### YOUR OBJECTIVE
Search the listing below for the line containing "É CAMPEÃO! FLAMENGO TEM DIA HISTÓRICO EM". From there through the line containing "ALVERCA, DE P", transcribe every line exactly, both ends included.

### DATA LISTING
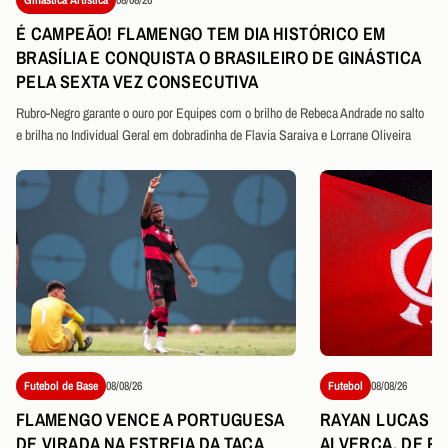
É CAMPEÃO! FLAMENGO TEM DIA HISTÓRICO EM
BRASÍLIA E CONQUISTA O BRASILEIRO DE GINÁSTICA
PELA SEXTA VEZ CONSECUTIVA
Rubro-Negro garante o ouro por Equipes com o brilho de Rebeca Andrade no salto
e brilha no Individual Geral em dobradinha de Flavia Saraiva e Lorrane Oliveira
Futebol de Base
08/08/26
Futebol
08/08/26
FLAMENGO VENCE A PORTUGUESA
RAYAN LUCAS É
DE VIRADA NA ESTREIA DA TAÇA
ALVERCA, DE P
--
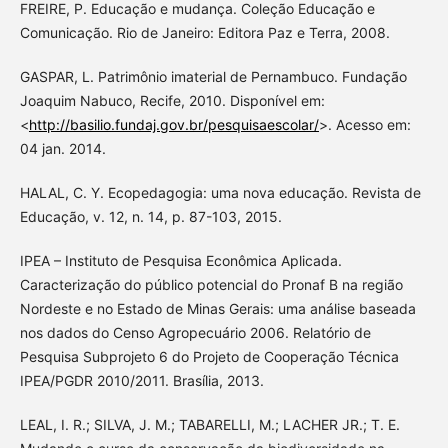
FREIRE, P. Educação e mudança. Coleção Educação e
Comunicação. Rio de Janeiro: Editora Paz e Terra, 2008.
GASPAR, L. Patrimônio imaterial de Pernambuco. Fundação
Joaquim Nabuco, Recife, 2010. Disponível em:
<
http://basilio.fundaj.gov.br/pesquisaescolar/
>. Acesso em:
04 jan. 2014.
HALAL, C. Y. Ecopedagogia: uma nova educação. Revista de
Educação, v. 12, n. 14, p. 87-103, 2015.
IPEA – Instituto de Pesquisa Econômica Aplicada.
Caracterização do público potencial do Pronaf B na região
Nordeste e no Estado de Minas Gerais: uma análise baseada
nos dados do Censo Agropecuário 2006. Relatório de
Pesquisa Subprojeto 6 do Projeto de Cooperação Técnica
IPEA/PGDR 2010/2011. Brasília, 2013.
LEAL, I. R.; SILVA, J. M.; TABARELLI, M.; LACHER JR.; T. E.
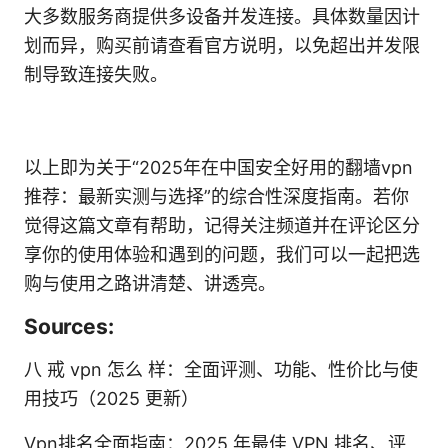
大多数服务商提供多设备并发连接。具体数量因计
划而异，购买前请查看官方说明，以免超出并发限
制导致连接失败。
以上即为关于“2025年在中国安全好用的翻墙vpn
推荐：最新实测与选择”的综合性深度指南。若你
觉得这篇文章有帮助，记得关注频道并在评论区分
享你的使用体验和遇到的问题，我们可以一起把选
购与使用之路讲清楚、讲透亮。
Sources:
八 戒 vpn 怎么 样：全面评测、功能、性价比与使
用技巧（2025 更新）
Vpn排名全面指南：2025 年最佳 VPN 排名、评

### RESPONSE AREA
É CAMPEÃO! FLAMENGO TEM DIA HISTÓRICO EM
BRASÍLIA E CONQUISTA O BRASILEIRO DE GINÁSTICA
PELA SEXTA VEZ CONSECUTIVA
Rubro-Negro garante o ouro por Equipes com o brilho de Rebeca Andrade no salto
e brilha no Individual Geral em dobradinha de Flavia Saraiva e Lorrane Oliveira
Futebol de Base
08/08/26
Futebol
08/08/26
FLAMENGO VENCE A PORTUGUESA
RAYAN LUCAS É
DE VIRADA NA ESTREIA DA TAÇA
ALVERCA, DE P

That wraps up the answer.